(Exercise details) Please quote exactly the opening lines of the data, from the first line to the one where "O recado gerou grande confusão e voltou a" appears.

(Material for the task)
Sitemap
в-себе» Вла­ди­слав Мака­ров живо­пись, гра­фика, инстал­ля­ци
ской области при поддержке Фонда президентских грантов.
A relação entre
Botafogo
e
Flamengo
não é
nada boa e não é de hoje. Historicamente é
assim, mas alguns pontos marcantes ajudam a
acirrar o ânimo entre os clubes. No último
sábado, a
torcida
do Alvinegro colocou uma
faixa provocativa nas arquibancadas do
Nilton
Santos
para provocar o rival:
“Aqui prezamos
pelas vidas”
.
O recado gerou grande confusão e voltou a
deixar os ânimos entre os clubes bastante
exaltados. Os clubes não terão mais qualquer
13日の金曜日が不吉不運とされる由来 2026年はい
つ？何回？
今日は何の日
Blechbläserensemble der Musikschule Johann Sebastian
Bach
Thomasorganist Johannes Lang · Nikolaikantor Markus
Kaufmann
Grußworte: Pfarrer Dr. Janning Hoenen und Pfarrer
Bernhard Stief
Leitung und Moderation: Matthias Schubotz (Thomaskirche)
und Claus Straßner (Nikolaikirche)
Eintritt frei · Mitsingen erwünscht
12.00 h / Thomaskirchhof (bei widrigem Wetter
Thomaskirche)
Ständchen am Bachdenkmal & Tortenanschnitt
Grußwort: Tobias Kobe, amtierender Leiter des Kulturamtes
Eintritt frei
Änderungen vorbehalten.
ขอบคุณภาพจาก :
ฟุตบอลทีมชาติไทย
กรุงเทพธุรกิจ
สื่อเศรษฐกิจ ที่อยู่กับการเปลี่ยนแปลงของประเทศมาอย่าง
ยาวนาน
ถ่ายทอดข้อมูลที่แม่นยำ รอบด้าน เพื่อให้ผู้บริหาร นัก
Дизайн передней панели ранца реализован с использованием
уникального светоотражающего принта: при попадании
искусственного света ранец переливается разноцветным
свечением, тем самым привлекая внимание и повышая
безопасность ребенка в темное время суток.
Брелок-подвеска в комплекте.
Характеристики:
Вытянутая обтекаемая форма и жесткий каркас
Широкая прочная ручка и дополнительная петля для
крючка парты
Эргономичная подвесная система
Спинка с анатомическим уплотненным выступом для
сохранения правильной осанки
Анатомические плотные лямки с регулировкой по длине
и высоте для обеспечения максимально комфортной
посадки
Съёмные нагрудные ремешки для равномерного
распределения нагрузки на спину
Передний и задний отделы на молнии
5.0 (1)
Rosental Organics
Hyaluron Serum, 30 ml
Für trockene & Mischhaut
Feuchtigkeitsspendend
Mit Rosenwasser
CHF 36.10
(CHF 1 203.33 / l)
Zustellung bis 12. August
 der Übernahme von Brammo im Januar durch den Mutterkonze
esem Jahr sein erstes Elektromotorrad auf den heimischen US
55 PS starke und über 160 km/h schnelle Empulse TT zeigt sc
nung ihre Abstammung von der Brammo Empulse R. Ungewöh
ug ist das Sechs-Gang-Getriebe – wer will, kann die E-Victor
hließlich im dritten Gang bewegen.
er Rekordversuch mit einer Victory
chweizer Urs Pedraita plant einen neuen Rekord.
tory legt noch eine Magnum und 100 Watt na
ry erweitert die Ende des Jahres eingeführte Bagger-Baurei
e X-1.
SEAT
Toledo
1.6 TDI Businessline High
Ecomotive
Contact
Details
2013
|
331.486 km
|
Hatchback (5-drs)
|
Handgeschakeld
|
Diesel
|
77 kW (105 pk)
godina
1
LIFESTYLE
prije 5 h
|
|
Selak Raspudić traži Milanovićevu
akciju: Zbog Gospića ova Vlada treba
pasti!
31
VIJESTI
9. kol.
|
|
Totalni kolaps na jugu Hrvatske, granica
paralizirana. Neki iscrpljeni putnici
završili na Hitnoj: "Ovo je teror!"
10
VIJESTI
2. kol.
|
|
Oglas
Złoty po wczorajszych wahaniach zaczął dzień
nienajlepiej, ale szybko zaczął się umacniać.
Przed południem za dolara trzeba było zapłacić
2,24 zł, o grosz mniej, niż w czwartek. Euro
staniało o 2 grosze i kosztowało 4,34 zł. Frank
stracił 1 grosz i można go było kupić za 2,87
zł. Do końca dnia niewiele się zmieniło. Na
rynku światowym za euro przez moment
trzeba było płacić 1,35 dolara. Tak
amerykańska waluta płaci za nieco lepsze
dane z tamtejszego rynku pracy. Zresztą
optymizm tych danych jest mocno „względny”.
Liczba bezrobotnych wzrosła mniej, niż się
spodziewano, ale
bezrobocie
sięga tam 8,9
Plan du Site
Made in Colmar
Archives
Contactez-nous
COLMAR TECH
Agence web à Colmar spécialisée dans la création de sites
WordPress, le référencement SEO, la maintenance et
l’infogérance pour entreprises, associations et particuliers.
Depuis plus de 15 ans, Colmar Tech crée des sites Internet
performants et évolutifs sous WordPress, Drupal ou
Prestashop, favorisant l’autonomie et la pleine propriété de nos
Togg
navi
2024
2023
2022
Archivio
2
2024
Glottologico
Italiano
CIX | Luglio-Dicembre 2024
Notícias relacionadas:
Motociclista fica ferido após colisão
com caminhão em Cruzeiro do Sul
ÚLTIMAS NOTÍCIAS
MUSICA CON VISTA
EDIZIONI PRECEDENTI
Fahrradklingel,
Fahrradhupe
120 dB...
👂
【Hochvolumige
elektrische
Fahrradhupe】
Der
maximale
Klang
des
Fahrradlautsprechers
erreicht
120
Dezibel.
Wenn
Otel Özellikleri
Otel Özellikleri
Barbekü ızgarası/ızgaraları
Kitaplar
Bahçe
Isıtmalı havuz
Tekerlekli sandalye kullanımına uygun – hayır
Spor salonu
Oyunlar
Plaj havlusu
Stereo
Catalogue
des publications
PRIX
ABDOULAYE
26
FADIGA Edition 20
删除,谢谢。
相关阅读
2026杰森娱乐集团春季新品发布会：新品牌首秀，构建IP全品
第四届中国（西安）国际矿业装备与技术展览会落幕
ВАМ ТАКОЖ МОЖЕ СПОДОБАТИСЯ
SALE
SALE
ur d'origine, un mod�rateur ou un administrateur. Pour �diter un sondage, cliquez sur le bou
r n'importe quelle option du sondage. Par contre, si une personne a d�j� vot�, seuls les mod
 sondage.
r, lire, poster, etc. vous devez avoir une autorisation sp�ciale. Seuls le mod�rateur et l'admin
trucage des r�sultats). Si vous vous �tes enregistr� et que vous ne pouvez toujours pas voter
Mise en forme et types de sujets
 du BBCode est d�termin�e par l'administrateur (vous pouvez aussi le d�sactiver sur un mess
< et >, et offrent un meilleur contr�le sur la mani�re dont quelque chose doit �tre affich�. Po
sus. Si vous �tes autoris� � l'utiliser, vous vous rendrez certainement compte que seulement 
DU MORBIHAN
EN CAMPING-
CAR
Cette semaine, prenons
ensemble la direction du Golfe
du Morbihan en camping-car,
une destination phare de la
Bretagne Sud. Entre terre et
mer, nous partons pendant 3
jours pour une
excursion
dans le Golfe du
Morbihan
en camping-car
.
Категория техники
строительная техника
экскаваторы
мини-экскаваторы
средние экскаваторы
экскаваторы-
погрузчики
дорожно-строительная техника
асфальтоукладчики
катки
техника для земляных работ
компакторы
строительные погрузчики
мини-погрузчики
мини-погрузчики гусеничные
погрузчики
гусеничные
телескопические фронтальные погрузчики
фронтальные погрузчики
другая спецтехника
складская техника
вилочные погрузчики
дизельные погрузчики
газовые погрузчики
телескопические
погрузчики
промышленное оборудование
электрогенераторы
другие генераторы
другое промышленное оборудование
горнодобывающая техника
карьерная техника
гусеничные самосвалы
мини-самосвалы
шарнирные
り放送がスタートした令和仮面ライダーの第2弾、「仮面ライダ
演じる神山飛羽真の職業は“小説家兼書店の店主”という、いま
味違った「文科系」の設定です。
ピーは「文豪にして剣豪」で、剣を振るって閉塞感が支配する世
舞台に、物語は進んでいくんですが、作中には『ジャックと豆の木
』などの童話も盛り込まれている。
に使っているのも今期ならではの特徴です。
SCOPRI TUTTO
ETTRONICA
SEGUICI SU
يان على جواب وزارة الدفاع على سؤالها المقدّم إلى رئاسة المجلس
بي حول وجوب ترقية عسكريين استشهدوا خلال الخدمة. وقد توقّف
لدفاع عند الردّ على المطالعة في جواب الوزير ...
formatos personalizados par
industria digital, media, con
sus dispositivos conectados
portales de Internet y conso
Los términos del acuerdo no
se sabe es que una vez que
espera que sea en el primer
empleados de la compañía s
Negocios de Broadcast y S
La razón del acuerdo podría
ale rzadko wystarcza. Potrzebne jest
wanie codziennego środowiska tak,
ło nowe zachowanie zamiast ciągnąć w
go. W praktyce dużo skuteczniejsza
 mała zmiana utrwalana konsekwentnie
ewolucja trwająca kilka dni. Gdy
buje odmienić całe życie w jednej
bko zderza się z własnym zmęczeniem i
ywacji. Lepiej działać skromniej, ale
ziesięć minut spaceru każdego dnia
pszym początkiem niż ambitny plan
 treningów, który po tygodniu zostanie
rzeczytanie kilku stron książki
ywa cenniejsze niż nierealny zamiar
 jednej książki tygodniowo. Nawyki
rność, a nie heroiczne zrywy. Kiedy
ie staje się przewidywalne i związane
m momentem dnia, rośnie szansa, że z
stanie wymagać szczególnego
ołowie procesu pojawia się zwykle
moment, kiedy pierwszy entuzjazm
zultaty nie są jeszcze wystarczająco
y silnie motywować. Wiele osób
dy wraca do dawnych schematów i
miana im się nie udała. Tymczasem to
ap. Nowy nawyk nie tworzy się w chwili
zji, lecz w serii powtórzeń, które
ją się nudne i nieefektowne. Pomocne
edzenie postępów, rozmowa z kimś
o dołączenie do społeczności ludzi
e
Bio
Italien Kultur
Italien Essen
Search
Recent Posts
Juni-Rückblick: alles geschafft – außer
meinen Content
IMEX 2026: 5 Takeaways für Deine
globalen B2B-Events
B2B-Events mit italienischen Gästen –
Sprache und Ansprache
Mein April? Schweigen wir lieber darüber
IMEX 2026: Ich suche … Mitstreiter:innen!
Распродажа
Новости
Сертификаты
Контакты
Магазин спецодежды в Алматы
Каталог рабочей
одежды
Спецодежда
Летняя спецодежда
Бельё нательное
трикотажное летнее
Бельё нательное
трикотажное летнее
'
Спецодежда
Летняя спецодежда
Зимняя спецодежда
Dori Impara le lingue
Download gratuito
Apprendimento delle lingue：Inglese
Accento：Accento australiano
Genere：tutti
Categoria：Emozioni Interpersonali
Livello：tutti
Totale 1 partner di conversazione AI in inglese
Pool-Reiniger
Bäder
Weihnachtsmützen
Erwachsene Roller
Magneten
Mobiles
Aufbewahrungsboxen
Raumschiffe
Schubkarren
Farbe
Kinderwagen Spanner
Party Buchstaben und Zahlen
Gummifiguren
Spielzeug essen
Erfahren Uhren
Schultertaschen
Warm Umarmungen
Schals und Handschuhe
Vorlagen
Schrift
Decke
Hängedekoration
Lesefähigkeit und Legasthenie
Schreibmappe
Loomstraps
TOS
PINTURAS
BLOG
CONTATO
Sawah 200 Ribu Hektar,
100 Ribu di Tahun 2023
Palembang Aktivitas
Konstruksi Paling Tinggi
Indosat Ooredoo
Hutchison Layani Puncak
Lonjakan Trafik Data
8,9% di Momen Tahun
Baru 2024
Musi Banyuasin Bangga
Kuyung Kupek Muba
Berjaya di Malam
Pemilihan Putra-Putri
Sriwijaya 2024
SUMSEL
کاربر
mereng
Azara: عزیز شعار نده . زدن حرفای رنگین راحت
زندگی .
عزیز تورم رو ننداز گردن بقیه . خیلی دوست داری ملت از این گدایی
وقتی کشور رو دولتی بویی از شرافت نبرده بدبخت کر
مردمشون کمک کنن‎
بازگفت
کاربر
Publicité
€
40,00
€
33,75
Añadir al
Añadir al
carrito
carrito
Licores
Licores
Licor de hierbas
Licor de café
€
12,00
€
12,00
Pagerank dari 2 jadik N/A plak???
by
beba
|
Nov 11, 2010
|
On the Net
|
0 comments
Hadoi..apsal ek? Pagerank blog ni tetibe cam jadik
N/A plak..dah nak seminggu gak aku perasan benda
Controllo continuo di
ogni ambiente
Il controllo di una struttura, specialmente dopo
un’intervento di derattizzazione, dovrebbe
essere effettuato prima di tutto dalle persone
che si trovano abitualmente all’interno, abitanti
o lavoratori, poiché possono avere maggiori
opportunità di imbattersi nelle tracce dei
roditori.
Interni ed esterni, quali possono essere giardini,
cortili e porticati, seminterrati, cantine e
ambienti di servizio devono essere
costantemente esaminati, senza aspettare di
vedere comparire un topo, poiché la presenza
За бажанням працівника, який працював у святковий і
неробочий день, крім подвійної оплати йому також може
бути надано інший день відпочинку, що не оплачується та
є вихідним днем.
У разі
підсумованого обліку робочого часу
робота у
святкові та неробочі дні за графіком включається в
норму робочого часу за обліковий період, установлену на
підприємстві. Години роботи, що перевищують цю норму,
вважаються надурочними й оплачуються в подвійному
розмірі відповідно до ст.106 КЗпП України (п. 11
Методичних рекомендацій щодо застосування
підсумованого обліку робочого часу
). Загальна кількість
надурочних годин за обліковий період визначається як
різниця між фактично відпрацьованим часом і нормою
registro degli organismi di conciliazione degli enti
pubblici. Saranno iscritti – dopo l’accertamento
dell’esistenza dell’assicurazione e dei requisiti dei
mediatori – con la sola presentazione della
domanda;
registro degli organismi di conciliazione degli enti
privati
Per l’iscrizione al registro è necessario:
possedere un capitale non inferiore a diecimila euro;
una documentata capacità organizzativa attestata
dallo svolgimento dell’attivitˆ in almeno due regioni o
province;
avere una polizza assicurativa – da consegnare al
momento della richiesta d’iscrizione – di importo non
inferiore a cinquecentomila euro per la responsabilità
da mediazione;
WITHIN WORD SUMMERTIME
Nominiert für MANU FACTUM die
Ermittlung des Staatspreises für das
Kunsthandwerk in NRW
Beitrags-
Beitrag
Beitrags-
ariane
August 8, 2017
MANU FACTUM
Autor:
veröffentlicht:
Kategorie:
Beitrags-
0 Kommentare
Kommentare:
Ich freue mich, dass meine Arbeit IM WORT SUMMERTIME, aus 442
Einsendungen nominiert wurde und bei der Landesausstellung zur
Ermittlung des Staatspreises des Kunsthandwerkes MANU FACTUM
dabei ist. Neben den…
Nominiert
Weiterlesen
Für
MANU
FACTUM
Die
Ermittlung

(Written response)
Sitemap
в-себе» Вла­ди­слав Мака­ров живо­пись, гра­фика, инстал­ля­ци
ской области при поддержке Фонда президентских грантов.
A relação entre
Botafogo
e
Flamengo
não é
nada boa e não é de hoje. Historicamente é
assim, mas alguns pontos marcantes ajudam a
acirrar o ânimo entre os clubes. No último
sábado, a
torcida
do Alvinegro colocou uma
faixa provocativa nas arquibancadas do
Nilton
Santos
para provocar o rival:
“Aqui prezamos
pelas vidas”
.
O recado gerou grande confusão e voltou a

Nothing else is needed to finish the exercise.